Posted on 2013-10-24 22:45 by Timo Bingmann at Permlink with 0 Comments. Tags: #fun #sorting #sound of sorting #frontpage

Little did I expect what would happen when coding the Sound of Sorting demo program. The initial motivation was to create a program that counts the number of comparisons of sorting algorithms, so that the students in our lecture "Algorithms 1" could compare the results of theoretical analysis and real implementations. There were many programs similar to the one I finally made, but there was no program in which the sorting algorithms were easily readable, and not entwined with visualization code. I needed the third-year students to see "simple" code and at the same time have comparison counting and nice visualizations. And none of the existing programs highlighted the internal workings of the algorithms well.

These were the initial goals what became the Sound of Sorting. The program itself took only about seven days of coding work, which was done from the 17th to 21st of May this year. The program had to be finished for the lecture on the 22nd, so there was a hard deadline to meet. The videos were created on the following weekends, and additional algorithms were added later.

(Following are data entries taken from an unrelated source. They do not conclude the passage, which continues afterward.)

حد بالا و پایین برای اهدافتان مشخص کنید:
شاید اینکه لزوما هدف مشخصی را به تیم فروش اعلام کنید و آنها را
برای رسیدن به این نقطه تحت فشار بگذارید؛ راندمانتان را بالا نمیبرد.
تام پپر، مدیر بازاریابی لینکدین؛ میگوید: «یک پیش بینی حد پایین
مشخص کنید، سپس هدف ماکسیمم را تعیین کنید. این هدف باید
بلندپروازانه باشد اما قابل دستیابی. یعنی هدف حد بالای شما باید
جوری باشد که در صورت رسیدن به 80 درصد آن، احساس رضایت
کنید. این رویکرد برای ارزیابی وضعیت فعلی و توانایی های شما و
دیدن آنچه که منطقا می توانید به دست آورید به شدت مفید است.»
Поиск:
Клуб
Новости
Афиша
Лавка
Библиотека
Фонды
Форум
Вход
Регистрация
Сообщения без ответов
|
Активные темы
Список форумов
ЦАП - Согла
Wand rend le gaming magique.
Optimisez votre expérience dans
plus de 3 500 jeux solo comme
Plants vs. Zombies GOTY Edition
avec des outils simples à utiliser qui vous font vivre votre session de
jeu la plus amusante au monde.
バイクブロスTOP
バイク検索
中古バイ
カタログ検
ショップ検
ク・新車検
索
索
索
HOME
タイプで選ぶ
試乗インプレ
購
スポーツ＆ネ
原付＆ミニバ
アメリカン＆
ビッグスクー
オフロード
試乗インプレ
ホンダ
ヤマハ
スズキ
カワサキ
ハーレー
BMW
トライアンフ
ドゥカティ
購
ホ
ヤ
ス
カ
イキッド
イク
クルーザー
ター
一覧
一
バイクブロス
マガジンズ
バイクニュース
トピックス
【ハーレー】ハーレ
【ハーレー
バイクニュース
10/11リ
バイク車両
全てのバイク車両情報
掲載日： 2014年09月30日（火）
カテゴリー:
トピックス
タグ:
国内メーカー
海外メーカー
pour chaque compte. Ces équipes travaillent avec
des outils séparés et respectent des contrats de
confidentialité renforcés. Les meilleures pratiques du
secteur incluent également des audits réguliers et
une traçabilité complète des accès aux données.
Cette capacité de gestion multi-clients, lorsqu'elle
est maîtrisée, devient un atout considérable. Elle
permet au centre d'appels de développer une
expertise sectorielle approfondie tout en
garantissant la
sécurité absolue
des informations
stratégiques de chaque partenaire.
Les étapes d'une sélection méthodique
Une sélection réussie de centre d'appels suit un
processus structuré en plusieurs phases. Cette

Adding sound effects was very much an afterthought, because I had done some similar work previously with manipulating waveforms. Thus there was no learning curve to overcome to have comparisons play sounds. What kind of sound to play, however, needed a lot of artistic touch, trial and error, and the ability to map and transform frequency, oscillators and envelopes as needed. Forming, mixing and bending sound waves as done in the Sound of Sorting requires a mathematical mindset and some appropriate background.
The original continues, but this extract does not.